#### DATA UNDER STUDY ####

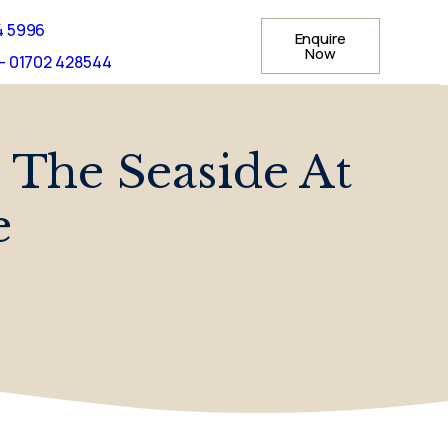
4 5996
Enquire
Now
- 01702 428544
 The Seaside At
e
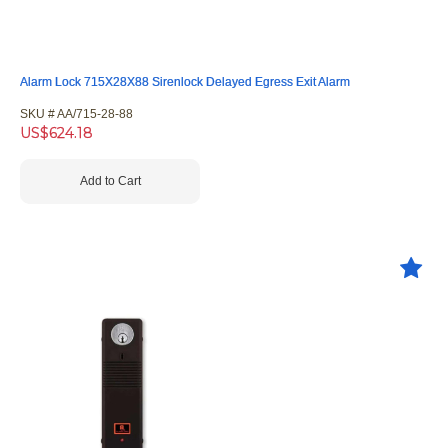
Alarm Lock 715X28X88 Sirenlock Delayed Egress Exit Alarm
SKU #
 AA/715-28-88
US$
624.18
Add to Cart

####
#### DATA UNDER STUDY ####

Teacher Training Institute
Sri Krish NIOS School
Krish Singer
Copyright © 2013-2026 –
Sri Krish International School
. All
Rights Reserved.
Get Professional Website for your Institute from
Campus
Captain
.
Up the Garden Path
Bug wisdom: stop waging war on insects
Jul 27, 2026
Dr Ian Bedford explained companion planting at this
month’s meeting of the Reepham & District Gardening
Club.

####

#### [WHAT IS EXPECTED]
Reproduce only the lines above spanning from the line containing "Alarm Lock 715X28X88" through the line containing "Add to Cart", word for word.

#### [RESULT BELOW]
Alarm Lock 715X28X88 Sirenlock Delayed Egress Exit Alarm
SKU #
 AA/715-28-88
US$
624.18
Add to Cart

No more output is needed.